Province eyes policy to prevent MLAs, political appointees from accepting free Jets tickets
Published Tuesday, May 8, 2012 5:58PM CST
Some Manitobans are upset that provincial cabinet ministers and other political appointees received free Jets tickets from Crown corporations.
"It's a bit of a hard pill to swallow when you hear politicians are getting special access to them," said Colin Craig from the Canadian Taxpayers Federation.
Documents obtained by the organization showed numerous tickets went to government officials and political appointees.
"It's tough for a regular person to afford to go, even if they can find a ticket," said Jason McTavish, a Jets fan.
The province confirmed Minister Andrew Swan received four tickets from Manitoba Public Insurance, while Manitoba Lotteries provided one for Minister Steve Ashton. Minister Gord Mackintosh received four tickets from the Manitoba Liquor Control Commission.
Documents show the MLCC received 440 tickets from the Jets as part of its advertising deal with the team. The MLCC received 10 tickets per game, with most of them in the expensive 100 section in the lower bowl of the MTS Centre.
Besides the four tickets that went to Mackintosh, 66 went to politically-appointed board members, 62 went to MLCC executives and 296 went to head office staff or store managers.

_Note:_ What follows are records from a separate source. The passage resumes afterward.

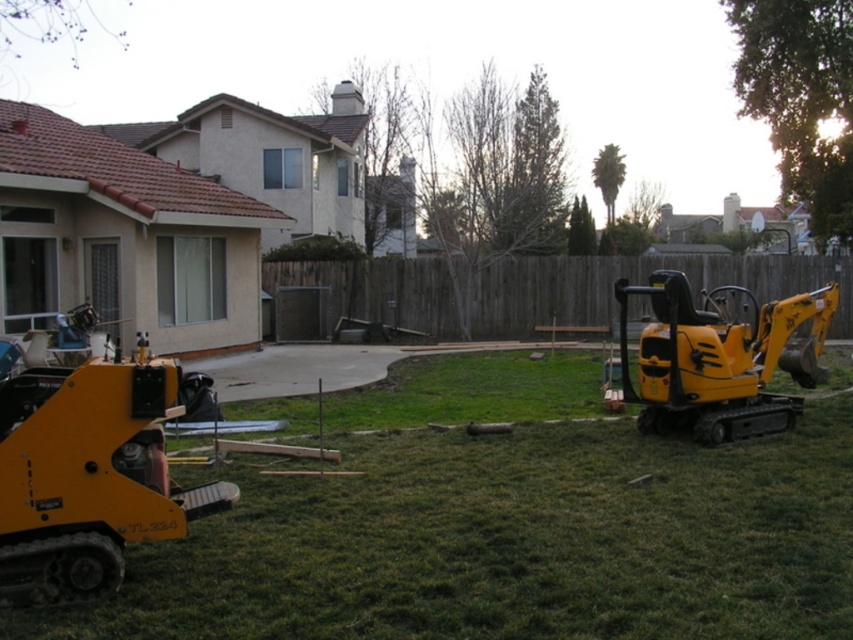 You are planning to set up a small garden in the residential backyard shown. The garden requires a space that is wider than the yellow rubber excavator at right. Can the green grass at lower center provide enough space for this garden?

The green grass at lower center is thinner than the yellow rubber excavator at right, so it is narrower. Therefore, the green grass at lower center cannot provide enough space for the garden that requires a wider area than the yellow rubber excavator at right.

You are planning to install a new fence post between the yellow rubber tracked excavator at lower left and the wooden fence at center. The post requires a minimum of 60 feet of space between the excavator and the fence to be safely installed. Based on the scene description, is the current distance sufficient?

The yellow rubber tracked excavator at lower left and wooden fence at center are 58.37 feet apart, which is less than the required 60 feet. Therefore, the current distance is insufficient for safely installing the fence post. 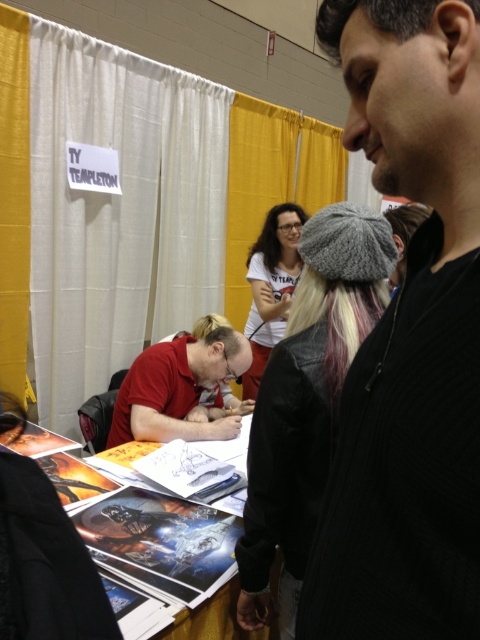 You are standing at the convention booth and want to move from the point at coordinates point (120,385) to the point at coordinates point (250,392). Which direction should you move to get closer to the second point?

To move from point (120,385) to point (250,392), you should move downward because point (250,392) is located below point (120,385).

You are standing at the center of the booth and want to locate the black knit cap at upper right. Which direction should you look to find it?

You should look towards the upper right direction to find the black knit cap at upper right, as it is located at point (x=408, y=340). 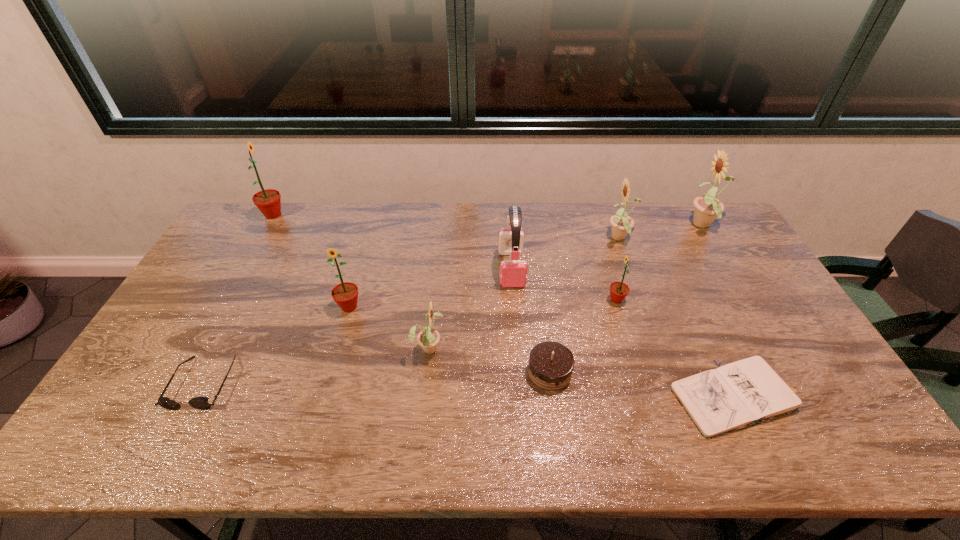 At what (x,y) coordinates should I click in order to perform the action: click on the leftmost yellow sunflower. Please return your answer as a coordinate pair (x, y). This screenshot has width=960, height=540. Looking at the image, I should click on (428, 338).

This screenshot has width=960, height=540. In order to click on the rightmost green sunflower in this screenshot , I will do `click(618, 290)`.

At what (x,y) coordinates should I click in order to perform the action: click on the third shortest object. Please return your answer as a coordinate pair (x, y). This screenshot has height=540, width=960. Looking at the image, I should click on (551, 364).

Locate an element on the screen. This screenshot has height=540, width=960. chocolate cake is located at coordinates (551, 364).

Where is `the ninth tallest object`? The image size is (960, 540). the ninth tallest object is located at coordinates (201, 403).

I want to click on the shortest object, so click(x=746, y=392).

You are a GUI agent. You are given a task and a screenshot of the screen. Output one action in this format:
    pyautogui.click(x=<x>, y=<y>)
    Task: Click on the vacant area located 0.200m on the front-facing side of the rightmost yellow sunflower
    
    Given the screenshot: What is the action you would take?
    pyautogui.click(x=630, y=226)

This screenshot has height=540, width=960. I want to click on vacant position located 0.200m on the front-facing side of the rightmost yellow sunflower, so 630,226.

Where is `vacant space located on the front-facing side of the rightmost yellow sunflower`? vacant space located on the front-facing side of the rightmost yellow sunflower is located at coordinates (627, 226).

Locate an element on the screen. free region located 0.150m on the face of the leftmost sunflower is located at coordinates (325, 215). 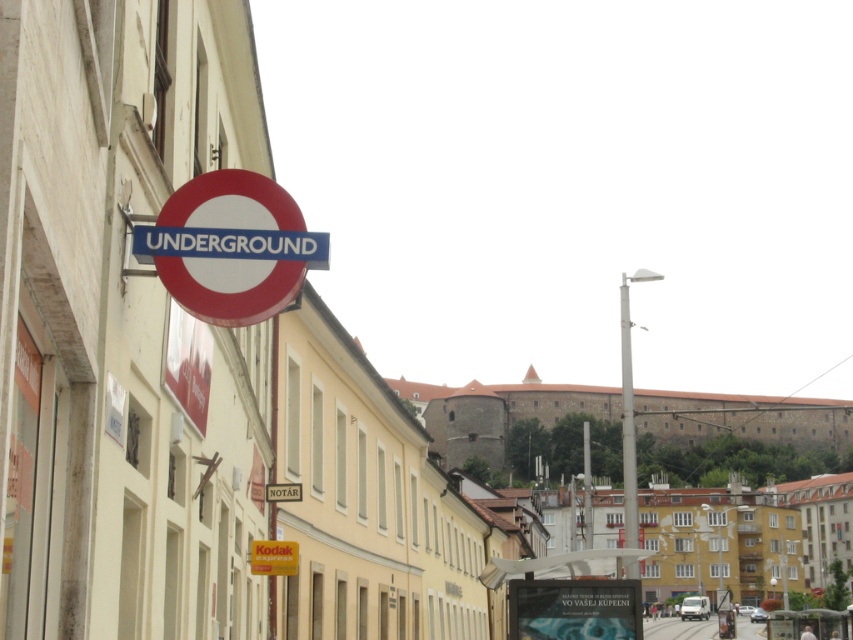 You are standing on the street looking at the beige building. You need to locate the red circular sign at upper left and the white metallic pole at center. Which object is positioned to the left of the other?

The red circular sign at upper left is to the left of the white metallic pole at center.

You are a tourist in this European city and want to find the subway entrance. You see the red circular sign at upper left and the white metallic pole at center. Which object is positioned higher up in the scene?

The red circular sign at upper left is located above the white metallic pole at center, so it is positioned higher up in the scene. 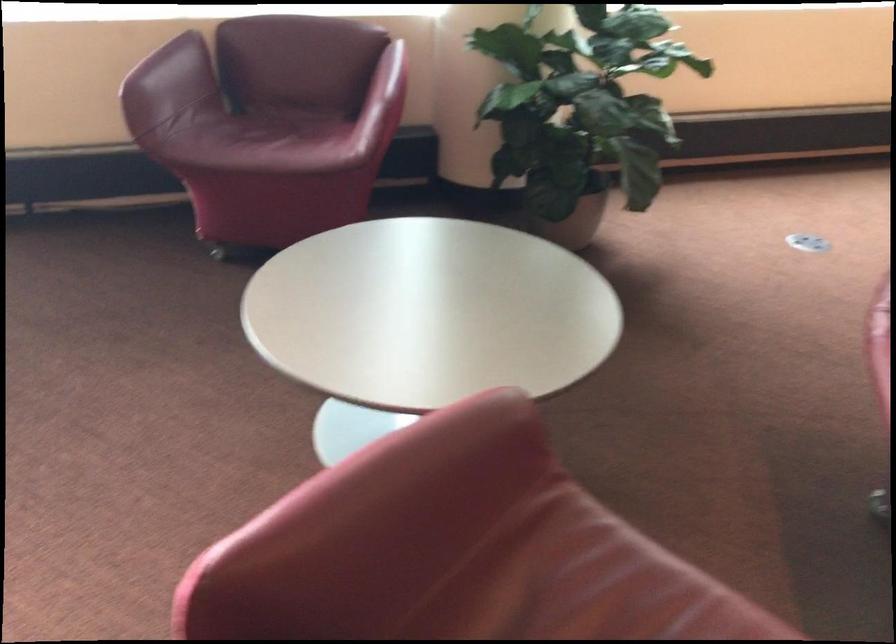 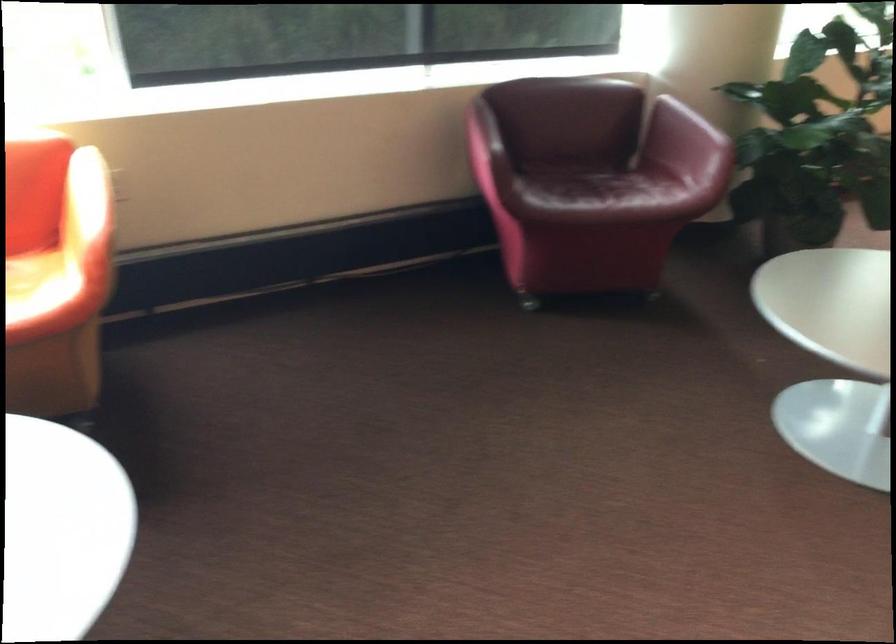 The point at (280, 145) is marked in the first image. Where is the corresponding point in the second image?

(608, 194)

Manitoba Finance Minister Stan Struthers said charities are now slated to get more of the tickets.
"We want that to be a more fair number," said Struthers.
He said a policy will be put in place preventing cabinet ministers, MLAs and board members from accepting free Jets tickets.
And, he said all the ministers have now paid for the tickets.
"What we want to avoid is having certain people elbow Manitobans out of the way," said Struthers.
Critics said the province is only putting the policy into place now because ministers have been caught taking freebies.
"After they got caught, they went into damage control mode. They're still drafting a policy. We still haven't seen it and they scrambled to repay the money," said Hugh McFadyen, PC Party leader.
Premier Greg Selinger denies that.
"We were developing the policy before they came along but the reality is - is that it is important to get it out there at a time when the public discussion was occurring," said Selinger.
The taxpayers federation is asking why the MLCC is even advertising at Jets games when the Crown corporation has a monopoly on some items.
The MLCC said it's part of its sponsorship deal with the team – a lot of it includes promotions about drinking responsibly and getting home safely.
The provincial opposition said the government's new policy on Jets tickets should also be applied to Blue Bombers tickets.
The government disagrees, saying it's a matter of getting access to an event over someone from the general public, suggesting Bomber tickets are usually available while Jets ones are commonly not easy to come by.